Work item:
From the entries that follow, pick out all lines holding "Комната".

Records for this task:
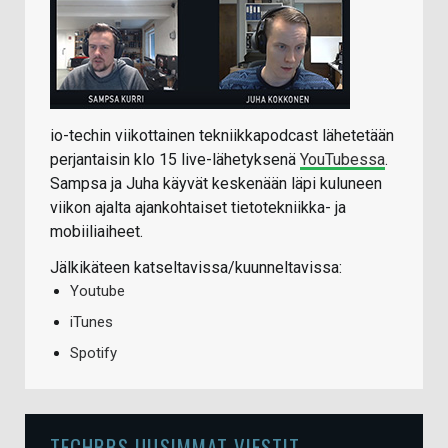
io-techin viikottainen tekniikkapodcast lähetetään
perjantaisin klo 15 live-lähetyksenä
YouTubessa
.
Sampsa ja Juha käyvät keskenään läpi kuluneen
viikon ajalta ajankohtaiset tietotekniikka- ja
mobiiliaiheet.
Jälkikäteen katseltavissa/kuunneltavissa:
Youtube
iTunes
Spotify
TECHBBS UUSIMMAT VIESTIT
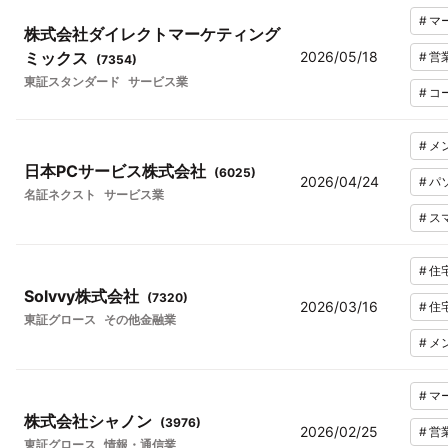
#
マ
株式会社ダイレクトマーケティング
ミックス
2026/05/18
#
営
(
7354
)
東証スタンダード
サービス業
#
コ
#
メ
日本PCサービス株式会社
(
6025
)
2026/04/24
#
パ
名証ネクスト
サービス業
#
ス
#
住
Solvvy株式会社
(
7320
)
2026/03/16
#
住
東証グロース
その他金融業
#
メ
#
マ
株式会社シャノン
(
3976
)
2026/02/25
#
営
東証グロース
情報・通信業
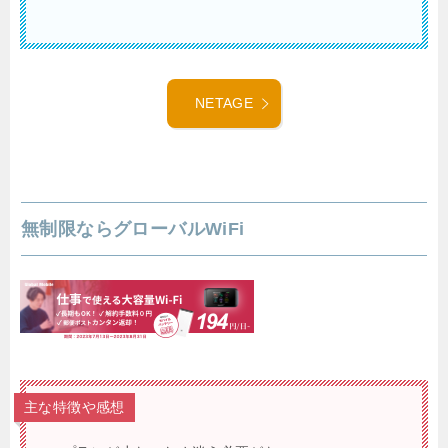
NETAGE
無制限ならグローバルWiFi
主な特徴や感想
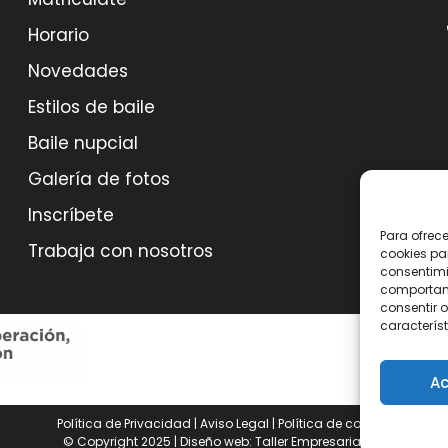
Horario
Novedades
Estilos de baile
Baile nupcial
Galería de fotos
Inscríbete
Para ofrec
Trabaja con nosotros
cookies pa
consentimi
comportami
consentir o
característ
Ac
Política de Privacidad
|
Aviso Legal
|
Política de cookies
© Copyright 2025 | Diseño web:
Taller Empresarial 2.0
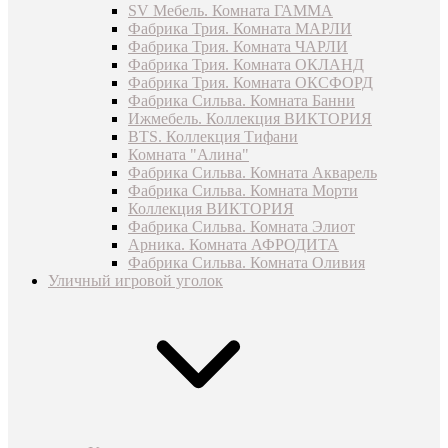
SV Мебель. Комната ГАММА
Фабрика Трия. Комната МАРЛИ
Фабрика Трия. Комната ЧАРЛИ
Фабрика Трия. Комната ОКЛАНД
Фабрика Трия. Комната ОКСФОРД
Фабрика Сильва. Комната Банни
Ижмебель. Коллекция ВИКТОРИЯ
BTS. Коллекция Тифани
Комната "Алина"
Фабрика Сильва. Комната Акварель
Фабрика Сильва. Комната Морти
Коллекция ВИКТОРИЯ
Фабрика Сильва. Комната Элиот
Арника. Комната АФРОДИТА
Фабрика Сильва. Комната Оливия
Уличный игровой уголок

Answer to this exercise:
SV Мебель. Комната ГАММА
Фабрика Трия. Комната МАРЛИ
Фабрика Трия. Комната ЧАРЛИ
Фабрика Трия. Комната ОКЛАНД
Фабрика Трия. Комната ОКСФОРД
Фабрика Сильва. Комната Банни
Комната "Алина"
Фабрика Сильва. Комната Акварель
Фабрика Сильва. Комната Морти
Фабрика Сильва. Комната Элиот
Арника. Комната АФРОДИТА
Фабрика Сильва. Комната Оливия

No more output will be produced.